++++ INPUT

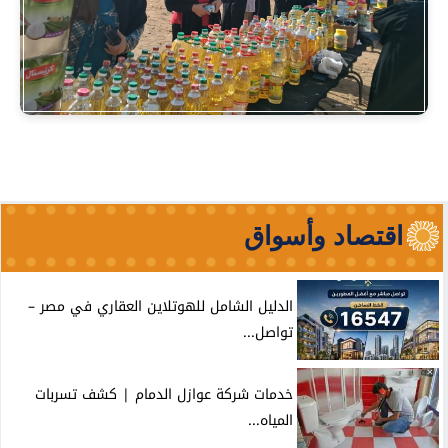
اقتصاد وأسواق
الدليل الشامل للهوتلاين العقاري في مصر –
تواصل...
خدمات شركة عوازل الدمام | كشف تسربات
المياه...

++++++++

**WHAT IS NEEDED:** Except for the pictures, copy every line of the records above exactly.

**EXPECTED OUTPUT:**
اقتصاد وأسواق
الدليل الشامل للهوتلاين العقاري في مصر –
تواصل...
خدمات شركة عوازل الدمام | كشف تسربات
المياه...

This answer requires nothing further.